MARGARET BRENNAN: Which is your response to those who say, well, that’s a small percentage. You’re saying that could have huge ramifications.

ROBERT PAPE: And we’re seeing those ramifications in Utah. But Utah’s not an exception to this or in –

MARGARET BRENNAN: You’re talking about the – the 74-year-old man who was shot by the FBI when they were trying to serve a warrant to his home, because he had been making threats online about President Biden.

ROBERT PAPE: And what’s important is not that we’re just seeing the rise of online chatter in the last few years. Remember, we studied that with ISIS as well. What we’re seeing now is the rise of determined threats by individuals. The man in Utah made threats online in March, was visited by law enforcement, and then did it again, this time brandished a gun.


ROBERT PAPE: Now, that’s a determined threat.

If we look at the man who was arrested in front of Obama’s home just the month before that, he was at January 6th breaking into the Capitol.


ROBERT PAPE: Then he surveilled the area the day before in a 17-minute video. Then he comes back with guns and bombs.

Brett Kavanaugh attacker before that. The Pelosi attacker before that. These are determined — what we’re seeing is determined individuals, not simply online chatter. And our surveys, this tracker of dangers to democracy, helped to give and inform the situational awareness and how it’s changing in our country.

MARGARET BRENNAN: With the – the – the older man in Utah, this was online threat posting. But there are individuals around him who have said he wasn’t necessarily a threat. So, there’s some probing of whether the – the political rhetoric matches actual intent.

ROBERT PAPE: And that will be the –

MARGARET BRENNAN: How do you measure that?

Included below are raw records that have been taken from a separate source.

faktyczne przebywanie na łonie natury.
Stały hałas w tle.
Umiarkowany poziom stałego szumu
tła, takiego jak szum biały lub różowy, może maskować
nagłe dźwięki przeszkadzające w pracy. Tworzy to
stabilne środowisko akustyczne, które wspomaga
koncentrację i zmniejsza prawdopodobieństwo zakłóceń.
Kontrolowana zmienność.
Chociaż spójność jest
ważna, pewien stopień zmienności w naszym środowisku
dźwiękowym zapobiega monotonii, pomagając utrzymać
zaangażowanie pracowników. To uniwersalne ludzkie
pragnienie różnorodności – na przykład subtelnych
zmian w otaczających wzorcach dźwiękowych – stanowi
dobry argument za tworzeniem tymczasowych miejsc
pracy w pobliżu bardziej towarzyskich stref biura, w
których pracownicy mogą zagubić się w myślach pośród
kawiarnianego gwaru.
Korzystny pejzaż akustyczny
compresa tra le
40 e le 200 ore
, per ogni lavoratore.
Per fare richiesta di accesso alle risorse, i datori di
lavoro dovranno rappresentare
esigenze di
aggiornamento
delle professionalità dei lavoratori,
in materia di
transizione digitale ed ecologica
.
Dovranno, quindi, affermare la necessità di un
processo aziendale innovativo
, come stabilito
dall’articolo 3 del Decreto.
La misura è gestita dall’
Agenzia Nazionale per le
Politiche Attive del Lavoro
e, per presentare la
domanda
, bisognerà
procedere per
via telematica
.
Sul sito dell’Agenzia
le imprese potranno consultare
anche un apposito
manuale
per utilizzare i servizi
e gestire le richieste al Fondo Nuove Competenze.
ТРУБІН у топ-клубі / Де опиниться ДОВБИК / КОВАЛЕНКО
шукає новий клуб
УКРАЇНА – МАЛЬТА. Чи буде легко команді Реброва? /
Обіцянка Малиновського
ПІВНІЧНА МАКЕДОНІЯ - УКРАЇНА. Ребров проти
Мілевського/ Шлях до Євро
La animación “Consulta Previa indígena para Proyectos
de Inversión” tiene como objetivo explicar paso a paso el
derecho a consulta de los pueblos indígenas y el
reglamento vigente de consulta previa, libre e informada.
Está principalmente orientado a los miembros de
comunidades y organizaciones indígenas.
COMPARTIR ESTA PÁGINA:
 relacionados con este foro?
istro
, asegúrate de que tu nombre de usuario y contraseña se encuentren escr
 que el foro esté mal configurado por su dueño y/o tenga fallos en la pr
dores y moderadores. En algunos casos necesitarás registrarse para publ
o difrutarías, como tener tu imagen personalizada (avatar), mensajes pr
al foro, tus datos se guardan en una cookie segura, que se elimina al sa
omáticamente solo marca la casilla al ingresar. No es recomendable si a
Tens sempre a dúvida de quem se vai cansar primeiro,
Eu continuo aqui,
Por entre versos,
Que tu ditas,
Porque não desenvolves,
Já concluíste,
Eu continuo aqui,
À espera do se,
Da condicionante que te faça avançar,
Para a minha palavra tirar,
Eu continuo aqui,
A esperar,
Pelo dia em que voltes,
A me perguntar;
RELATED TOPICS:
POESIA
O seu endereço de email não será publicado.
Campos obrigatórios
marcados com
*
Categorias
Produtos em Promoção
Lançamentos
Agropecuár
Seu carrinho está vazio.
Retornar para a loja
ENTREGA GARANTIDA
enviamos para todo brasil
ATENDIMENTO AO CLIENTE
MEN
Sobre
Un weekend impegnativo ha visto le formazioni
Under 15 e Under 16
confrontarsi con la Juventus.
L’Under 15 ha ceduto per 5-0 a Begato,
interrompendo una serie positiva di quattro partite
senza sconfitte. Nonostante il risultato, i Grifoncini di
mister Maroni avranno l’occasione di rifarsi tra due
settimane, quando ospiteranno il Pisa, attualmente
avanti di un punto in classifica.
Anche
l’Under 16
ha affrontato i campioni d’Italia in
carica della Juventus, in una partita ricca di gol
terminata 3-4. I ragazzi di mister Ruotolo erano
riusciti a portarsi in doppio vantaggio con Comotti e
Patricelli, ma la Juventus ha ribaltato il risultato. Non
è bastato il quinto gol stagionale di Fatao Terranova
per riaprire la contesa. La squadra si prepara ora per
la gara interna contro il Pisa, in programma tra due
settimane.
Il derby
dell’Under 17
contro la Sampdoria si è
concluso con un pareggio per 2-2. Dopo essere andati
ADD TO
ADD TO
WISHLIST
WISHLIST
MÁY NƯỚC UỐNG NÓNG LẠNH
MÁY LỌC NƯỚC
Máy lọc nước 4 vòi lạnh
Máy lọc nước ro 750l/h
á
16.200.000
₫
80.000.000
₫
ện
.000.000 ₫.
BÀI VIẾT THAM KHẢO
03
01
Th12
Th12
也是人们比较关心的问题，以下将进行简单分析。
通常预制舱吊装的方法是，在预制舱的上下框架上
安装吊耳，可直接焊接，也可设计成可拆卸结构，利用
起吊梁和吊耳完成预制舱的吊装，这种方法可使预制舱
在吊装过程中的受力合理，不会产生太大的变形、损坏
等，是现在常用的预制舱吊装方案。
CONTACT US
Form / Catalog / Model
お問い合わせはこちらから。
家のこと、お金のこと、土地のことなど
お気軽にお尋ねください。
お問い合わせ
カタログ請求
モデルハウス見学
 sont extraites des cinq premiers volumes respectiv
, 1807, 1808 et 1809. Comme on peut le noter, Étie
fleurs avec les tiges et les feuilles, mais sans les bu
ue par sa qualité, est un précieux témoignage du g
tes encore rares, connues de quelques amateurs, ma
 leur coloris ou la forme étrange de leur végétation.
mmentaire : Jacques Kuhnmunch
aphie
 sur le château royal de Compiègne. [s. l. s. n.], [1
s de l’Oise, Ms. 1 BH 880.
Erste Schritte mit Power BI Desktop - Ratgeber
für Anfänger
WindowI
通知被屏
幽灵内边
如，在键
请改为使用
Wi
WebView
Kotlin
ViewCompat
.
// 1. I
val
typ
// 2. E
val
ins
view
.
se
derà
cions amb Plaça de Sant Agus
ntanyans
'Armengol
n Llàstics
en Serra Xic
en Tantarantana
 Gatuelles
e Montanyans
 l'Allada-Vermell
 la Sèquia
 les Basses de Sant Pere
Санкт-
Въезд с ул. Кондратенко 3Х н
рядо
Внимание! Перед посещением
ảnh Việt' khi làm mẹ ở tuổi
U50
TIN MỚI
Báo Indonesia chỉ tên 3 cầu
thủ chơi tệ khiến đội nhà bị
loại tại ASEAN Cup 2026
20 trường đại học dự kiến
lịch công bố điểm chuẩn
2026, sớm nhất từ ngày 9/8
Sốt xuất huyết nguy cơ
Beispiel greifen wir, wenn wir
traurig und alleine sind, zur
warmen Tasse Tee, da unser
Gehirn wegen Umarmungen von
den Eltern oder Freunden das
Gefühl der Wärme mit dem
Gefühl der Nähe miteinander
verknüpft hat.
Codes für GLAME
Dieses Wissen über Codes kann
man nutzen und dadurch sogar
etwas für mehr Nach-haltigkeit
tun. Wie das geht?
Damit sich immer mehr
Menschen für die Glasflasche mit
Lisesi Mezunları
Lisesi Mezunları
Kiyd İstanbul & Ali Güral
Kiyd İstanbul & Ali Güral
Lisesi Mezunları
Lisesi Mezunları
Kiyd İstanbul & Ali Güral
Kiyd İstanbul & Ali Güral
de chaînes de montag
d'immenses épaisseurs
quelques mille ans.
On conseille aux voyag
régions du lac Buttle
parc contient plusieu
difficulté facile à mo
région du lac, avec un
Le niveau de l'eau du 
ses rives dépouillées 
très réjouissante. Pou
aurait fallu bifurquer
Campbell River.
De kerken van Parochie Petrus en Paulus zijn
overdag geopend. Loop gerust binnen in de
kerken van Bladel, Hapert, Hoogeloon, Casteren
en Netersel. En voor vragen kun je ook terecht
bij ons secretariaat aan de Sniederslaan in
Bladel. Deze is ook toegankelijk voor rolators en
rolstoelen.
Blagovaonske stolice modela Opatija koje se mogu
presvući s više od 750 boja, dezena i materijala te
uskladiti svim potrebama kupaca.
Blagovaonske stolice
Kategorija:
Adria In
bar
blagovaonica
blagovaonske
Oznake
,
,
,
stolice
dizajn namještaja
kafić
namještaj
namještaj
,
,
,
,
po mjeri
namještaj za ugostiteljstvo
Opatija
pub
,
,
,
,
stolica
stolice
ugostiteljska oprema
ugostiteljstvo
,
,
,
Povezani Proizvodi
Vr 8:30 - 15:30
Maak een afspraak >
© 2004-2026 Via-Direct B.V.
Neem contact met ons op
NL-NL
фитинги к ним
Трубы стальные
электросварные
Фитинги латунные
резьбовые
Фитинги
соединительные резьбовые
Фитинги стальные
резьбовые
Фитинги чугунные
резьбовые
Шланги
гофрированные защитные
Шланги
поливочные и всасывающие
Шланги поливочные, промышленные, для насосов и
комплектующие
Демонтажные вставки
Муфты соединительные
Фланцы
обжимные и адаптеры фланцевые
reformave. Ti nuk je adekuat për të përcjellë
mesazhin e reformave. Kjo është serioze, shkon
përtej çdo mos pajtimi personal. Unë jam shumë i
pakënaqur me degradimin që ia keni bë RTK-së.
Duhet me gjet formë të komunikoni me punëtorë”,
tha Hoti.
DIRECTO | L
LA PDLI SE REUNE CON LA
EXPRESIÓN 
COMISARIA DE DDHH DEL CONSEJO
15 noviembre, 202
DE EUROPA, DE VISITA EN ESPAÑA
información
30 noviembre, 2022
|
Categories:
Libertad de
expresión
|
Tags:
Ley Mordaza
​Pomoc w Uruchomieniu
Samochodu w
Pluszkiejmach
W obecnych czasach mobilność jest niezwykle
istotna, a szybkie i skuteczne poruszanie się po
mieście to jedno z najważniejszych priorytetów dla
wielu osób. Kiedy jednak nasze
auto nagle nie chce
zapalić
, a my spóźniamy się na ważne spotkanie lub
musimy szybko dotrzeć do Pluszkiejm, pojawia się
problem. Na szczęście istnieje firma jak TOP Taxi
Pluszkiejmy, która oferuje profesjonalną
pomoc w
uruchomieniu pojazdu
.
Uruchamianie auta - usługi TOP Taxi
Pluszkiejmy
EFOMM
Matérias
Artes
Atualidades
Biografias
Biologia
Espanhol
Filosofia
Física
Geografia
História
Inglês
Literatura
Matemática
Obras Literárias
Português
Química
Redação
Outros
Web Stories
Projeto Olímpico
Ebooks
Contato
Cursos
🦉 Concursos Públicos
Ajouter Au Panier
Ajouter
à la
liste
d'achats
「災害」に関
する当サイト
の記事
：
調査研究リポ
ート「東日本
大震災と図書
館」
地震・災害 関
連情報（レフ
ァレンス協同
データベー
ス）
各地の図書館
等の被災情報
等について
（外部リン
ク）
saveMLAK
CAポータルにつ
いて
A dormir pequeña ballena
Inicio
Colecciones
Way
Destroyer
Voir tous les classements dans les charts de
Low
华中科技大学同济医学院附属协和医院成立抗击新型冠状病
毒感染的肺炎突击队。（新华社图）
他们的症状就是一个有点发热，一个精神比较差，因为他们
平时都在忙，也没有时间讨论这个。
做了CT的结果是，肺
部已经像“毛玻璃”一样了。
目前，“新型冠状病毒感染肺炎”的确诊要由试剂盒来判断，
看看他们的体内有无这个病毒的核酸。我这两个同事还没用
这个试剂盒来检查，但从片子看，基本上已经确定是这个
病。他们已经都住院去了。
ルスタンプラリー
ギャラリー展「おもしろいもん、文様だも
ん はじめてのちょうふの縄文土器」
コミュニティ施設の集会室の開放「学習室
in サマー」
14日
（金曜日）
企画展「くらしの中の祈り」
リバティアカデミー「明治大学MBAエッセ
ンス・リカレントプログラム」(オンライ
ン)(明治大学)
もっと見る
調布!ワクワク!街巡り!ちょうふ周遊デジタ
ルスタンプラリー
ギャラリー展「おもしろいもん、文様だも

ROBERT PAPE: That will be the case in every single instance of a specific individual. There is always psycho social circumstances. There’s always biographical constraints of being able to execute violence itself. Those will be often very and become unique to every single individual. It’s not the one individual case, Margaret, it’s this pattern that we’re seeing now going back now years of determined — normally the FBI comes — law enforcement knocks on your door and says, hey, we don’t like this threat to the president, maybe you should knock that off. That often just goes away. That’s not what happened in this case. What happened in this case is they ramped up. They got more aggressive as President Biden was about to come to Utah. So,, Biden is coming closer to him.


ROBERT PAPE: It is not at all weird that then — I mean, just think of what had happened if – if something had gone wrong –


ROBERT PAPE: And the law enforcement had not gone and knocked on this man’s door. We don’t want to wait until we actually have to react after an event. And, so — but this isn’t a lone wolf.


ROBERT PAPE: This is not a (INAUDIBLE) case. What we’re seeing is, case after case after case of this. And we should go back to January 6th –


ROBERT PAPE: Where the crowd is chanting, “hang Mike Pence.”


ROBERT PAPE: Building a gallows.


ROBERT PAPE: And not just sort of dismiss that as, well, is that just chatter.

MARGARET BRENNAN: Were not. And that’s why we’re going to continue following that. Thank you.

ROBERT PAPE: Thank you.

MARGARET BRENNAN: That’s it for this week. I’m Margaret Brennan.